:: Excerpted records ::
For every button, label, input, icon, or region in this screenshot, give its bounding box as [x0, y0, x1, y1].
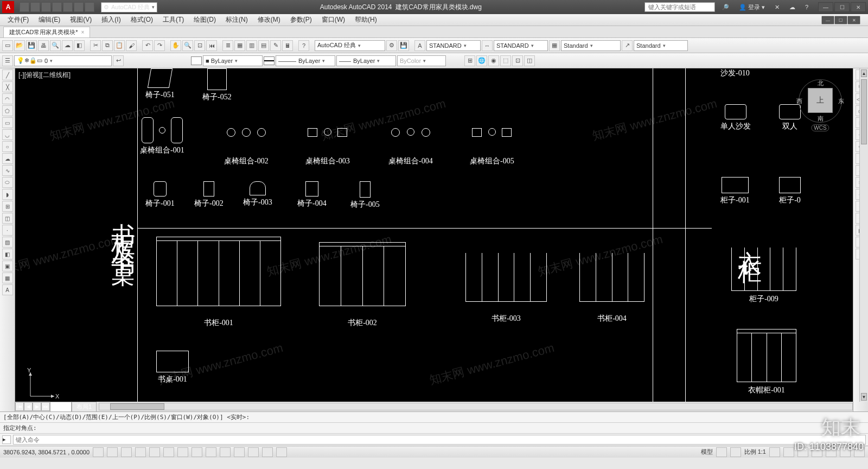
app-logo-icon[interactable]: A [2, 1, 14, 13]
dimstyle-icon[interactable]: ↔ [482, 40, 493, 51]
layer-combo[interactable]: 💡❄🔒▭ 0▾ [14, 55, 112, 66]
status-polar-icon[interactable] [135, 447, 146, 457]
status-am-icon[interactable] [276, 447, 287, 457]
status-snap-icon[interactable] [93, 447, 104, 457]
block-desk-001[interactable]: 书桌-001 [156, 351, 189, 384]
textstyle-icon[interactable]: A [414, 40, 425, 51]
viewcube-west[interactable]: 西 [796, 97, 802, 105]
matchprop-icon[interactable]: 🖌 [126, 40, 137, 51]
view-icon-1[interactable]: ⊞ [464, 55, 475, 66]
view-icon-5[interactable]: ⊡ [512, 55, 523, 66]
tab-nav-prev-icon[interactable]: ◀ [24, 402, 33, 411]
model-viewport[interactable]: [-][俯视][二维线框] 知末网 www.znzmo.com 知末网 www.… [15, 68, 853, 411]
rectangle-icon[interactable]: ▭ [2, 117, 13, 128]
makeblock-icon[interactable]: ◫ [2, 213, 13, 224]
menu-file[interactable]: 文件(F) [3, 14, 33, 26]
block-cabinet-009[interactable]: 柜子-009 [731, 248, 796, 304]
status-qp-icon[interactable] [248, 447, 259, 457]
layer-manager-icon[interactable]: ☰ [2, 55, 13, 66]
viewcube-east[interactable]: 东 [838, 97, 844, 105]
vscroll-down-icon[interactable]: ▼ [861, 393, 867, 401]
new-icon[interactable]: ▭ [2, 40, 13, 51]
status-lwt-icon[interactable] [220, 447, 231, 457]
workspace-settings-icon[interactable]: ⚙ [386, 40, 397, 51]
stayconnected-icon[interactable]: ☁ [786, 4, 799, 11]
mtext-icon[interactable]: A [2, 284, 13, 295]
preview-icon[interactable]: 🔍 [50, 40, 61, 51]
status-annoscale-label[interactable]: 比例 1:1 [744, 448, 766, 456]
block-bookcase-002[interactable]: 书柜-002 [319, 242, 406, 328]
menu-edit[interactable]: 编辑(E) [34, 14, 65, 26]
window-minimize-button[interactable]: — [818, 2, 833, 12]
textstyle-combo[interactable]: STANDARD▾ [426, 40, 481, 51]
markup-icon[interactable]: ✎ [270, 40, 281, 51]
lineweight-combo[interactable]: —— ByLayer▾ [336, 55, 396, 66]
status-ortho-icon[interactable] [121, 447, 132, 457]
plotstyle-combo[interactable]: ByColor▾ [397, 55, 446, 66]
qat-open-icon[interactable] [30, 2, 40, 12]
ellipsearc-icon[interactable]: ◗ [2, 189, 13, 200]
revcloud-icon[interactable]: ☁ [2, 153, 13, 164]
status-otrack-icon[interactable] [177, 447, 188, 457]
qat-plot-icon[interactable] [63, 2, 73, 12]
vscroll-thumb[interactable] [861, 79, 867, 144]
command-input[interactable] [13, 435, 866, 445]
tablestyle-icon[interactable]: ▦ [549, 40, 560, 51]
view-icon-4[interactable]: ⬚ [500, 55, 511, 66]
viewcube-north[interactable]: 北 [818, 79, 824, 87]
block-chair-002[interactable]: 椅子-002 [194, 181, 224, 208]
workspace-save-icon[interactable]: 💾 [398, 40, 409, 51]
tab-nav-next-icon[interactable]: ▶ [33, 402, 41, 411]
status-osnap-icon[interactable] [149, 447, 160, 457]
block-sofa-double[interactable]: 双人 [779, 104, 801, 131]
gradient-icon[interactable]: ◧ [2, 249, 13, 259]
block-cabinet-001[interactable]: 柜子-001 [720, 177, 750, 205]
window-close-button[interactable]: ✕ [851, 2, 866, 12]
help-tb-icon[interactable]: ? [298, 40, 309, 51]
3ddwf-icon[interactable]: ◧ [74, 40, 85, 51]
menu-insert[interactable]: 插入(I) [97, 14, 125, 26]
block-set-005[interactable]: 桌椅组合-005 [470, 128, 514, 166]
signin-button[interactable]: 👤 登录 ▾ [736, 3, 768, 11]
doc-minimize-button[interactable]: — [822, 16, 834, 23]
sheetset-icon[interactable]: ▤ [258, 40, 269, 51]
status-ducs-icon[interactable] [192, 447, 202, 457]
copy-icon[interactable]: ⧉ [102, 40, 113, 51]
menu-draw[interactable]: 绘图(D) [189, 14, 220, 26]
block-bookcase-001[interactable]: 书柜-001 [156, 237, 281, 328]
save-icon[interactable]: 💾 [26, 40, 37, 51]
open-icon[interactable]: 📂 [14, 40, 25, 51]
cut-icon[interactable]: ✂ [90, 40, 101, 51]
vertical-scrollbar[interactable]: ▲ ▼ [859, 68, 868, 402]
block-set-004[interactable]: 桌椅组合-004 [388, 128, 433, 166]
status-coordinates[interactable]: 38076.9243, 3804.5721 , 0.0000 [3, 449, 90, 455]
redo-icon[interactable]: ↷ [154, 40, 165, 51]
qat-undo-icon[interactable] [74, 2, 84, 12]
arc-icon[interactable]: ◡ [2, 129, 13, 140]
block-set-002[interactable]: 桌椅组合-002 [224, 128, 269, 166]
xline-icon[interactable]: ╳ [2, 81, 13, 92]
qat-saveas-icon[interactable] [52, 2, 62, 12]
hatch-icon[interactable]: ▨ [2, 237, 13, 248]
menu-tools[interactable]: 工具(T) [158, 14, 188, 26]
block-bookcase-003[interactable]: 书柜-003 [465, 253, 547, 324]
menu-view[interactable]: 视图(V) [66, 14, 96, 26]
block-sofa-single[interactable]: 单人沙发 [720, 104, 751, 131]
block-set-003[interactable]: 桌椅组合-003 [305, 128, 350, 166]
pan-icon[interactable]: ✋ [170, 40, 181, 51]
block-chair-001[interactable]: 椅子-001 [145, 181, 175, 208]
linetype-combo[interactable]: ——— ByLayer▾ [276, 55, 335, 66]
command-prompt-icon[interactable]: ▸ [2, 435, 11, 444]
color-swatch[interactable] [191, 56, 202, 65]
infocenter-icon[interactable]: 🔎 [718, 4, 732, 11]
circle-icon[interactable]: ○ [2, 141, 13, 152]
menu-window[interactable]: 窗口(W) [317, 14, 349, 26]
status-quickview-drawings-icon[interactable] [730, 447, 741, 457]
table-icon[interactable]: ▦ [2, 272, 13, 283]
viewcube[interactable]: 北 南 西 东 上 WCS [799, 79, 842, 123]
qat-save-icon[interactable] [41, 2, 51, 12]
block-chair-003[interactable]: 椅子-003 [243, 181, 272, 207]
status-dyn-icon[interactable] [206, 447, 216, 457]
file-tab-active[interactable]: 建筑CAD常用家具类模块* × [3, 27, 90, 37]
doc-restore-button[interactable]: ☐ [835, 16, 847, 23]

:: Instructions to follow ::
Write everything in the records out exactly, apart from the pictures.

:: Exercise output ::
For every button, label, input, icon, or region in this screenshot, give its bounding box as [x0, y0, x1, y1].
app-logo-icon[interactable]: A [2, 1, 14, 13]
dimstyle-icon[interactable]: ↔ [482, 40, 493, 51]
layer-combo[interactable]: 💡❄🔒▭ 0▾ [14, 55, 112, 66]
status-polar-icon[interactable] [135, 447, 146, 457]
status-am-icon[interactable] [276, 447, 287, 457]
status-snap-icon[interactable] [93, 447, 104, 457]
block-desk-001[interactable]: 书桌-001 [156, 351, 189, 384]
textstyle-icon[interactable]: A [414, 40, 425, 51]
viewcube-west[interactable]: 西 [796, 97, 802, 105]
matchprop-icon[interactable]: 🖌 [126, 40, 137, 51]
view-icon-1[interactable]: ⊞ [464, 55, 475, 66]
view-icon-5[interactable]: ⊡ [512, 55, 523, 66]
tab-nav-prev-icon[interactable]: ◀ [24, 402, 33, 411]
model-viewport[interactable]: [-][俯视][二维线框] 知末网 www.znzmo.com 知末网 www.… [15, 68, 853, 411]
rectangle-icon[interactable]: ▭ [2, 117, 13, 128]
makeblock-icon[interactable]: ◫ [2, 213, 13, 224]
menu-file[interactable]: 文件(F) [3, 14, 33, 26]
block-cabinet-009[interactable]: 柜子-009 [731, 248, 796, 304]
status-qp-icon[interactable] [248, 447, 259, 457]
layer-manager-icon[interactable]: ☰ [2, 55, 13, 66]
viewcube-east[interactable]: 东 [838, 97, 844, 105]
vscroll-down-icon[interactable]: ▼ [861, 393, 867, 401]
new-icon[interactable]: ▭ [2, 40, 13, 51]
status-lwt-icon[interactable] [220, 447, 231, 457]
workspace-settings-icon[interactable]: ⚙ [386, 40, 397, 51]
stayconnected-icon[interactable]: ☁ [786, 4, 799, 11]
mtext-icon[interactable]: A [2, 284, 13, 295]
preview-icon[interactable]: 🔍 [50, 40, 61, 51]
status-annoscale-label[interactable]: 比例 1:1 [744, 448, 766, 456]
block-bookcase-002[interactable]: 书柜-002 [319, 242, 406, 328]
menu-edit[interactable]: 编辑(E) [34, 14, 65, 26]
window-minimize-button[interactable]: — [818, 2, 833, 12]
textstyle-combo[interactable]: STANDARD▾ [426, 40, 481, 51]
markup-icon[interactable]: ✎ [270, 40, 281, 51]
lineweight-combo[interactable]: —— ByLayer▾ [336, 55, 396, 66]
status-ortho-icon[interactable] [121, 447, 132, 457]
plotstyle-combo[interactable]: ByColor▾ [397, 55, 446, 66]
qat-open-icon[interactable] [30, 2, 40, 12]
ellipsearc-icon[interactable]: ◗ [2, 189, 13, 200]
revcloud-icon[interactable]: ☁ [2, 153, 13, 164]
status-otrack-icon[interactable] [177, 447, 188, 457]
qat-plot-icon[interactable] [63, 2, 73, 12]
vscroll-thumb[interactable] [861, 79, 867, 144]
command-input[interactable] [13, 435, 866, 445]
tablestyle-icon[interactable]: ▦ [549, 40, 560, 51]
view-icon-4[interactable]: ⬚ [500, 55, 511, 66]
viewcube-north[interactable]: 北 [818, 79, 824, 87]
block-chair-002[interactable]: 椅子-002 [194, 181, 224, 208]
workspace-save-icon[interactable]: 💾 [398, 40, 409, 51]
tab-nav-next-icon[interactable]: ▶ [33, 402, 41, 411]
status-osnap-icon[interactable] [149, 447, 160, 457]
block-sofa-double[interactable]: 双人 [779, 104, 801, 131]
gradient-icon[interactable]: ◧ [2, 249, 13, 259]
block-cabinet-001[interactable]: 柜子-001 [720, 177, 750, 205]
window-close-button[interactable]: ✕ [851, 2, 866, 12]
help-tb-icon[interactable]: ? [298, 40, 309, 51]
3ddwf-icon[interactable]: ◧ [74, 40, 85, 51]
menu-insert[interactable]: 插入(I) [97, 14, 125, 26]
block-set-005[interactable]: 桌椅组合-005 [470, 128, 514, 166]
signin-button[interactable]: 👤 登录 ▾ [736, 3, 768, 11]
doc-minimize-button[interactable]: — [822, 16, 834, 23]
sheetset-icon[interactable]: ▤ [258, 40, 269, 51]
status-ducs-icon[interactable] [192, 447, 202, 457]
copy-icon[interactable]: ⧉ [102, 40, 113, 51]
menu-draw[interactable]: 绘图(D) [189, 14, 220, 26]
block-bookcase-001[interactable]: 书柜-001 [156, 237, 281, 328]
save-icon[interactable]: 💾 [26, 40, 37, 51]
open-icon[interactable]: 📂 [14, 40, 25, 51]
cut-icon[interactable]: ✂ [90, 40, 101, 51]
vertical-scrollbar[interactable]: ▲ ▼ [859, 68, 868, 402]
block-set-004[interactable]: 桌椅组合-004 [388, 128, 433, 166]
status-coordinates[interactable]: 38076.9243, 3804.5721 , 0.0000 [3, 449, 90, 455]
redo-icon[interactable]: ↷ [154, 40, 165, 51]
qat-undo-icon[interactable] [74, 2, 84, 12]
arc-icon[interactable]: ◡ [2, 129, 13, 140]
block-set-002[interactable]: 桌椅组合-002 [224, 128, 269, 166]
xline-icon[interactable]: ╳ [2, 81, 13, 92]
qat-saveas-icon[interactable] [52, 2, 62, 12]
hatch-icon[interactable]: ▨ [2, 237, 13, 248]
menu-tools[interactable]: 工具(T) [158, 14, 188, 26]
block-bookcase-003[interactable]: 书柜-003 [465, 253, 547, 324]
menu-view[interactable]: 视图(V) [66, 14, 96, 26]
block-sofa-single[interactable]: 单人沙发 [720, 104, 751, 131]
block-set-003[interactable]: 桌椅组合-003 [305, 128, 350, 166]
pan-icon[interactable]: ✋ [170, 40, 181, 51]
block-chair-001[interactable]: 椅子-001 [145, 181, 175, 208]
linetype-combo[interactable]: ——— ByLayer▾ [276, 55, 335, 66]
command-prompt-icon[interactable]: ▸ [2, 435, 11, 444]
color-swatch[interactable] [191, 56, 202, 65]
infocenter-icon[interactable]: 🔎 [718, 4, 732, 11]
circle-icon[interactable]: ○ [2, 141, 13, 152]
menu-window[interactable]: 窗口(W) [317, 14, 349, 26]
status-quickview-drawings-icon[interactable] [730, 447, 741, 457]
table-icon[interactable]: ▦ [2, 272, 13, 283]
viewcube[interactable]: 北 南 西 东 上 WCS [799, 79, 842, 123]
qat-save-icon[interactable] [41, 2, 51, 12]
block-chair-003[interactable]: 椅子-003 [243, 181, 272, 207]
status-dyn-icon[interactable] [206, 447, 216, 457]
file-tab-active[interactable]: 建筑CAD常用家具类模块* × [3, 27, 90, 37]
doc-restore-button[interactable]: ☐ [835, 16, 847, 23]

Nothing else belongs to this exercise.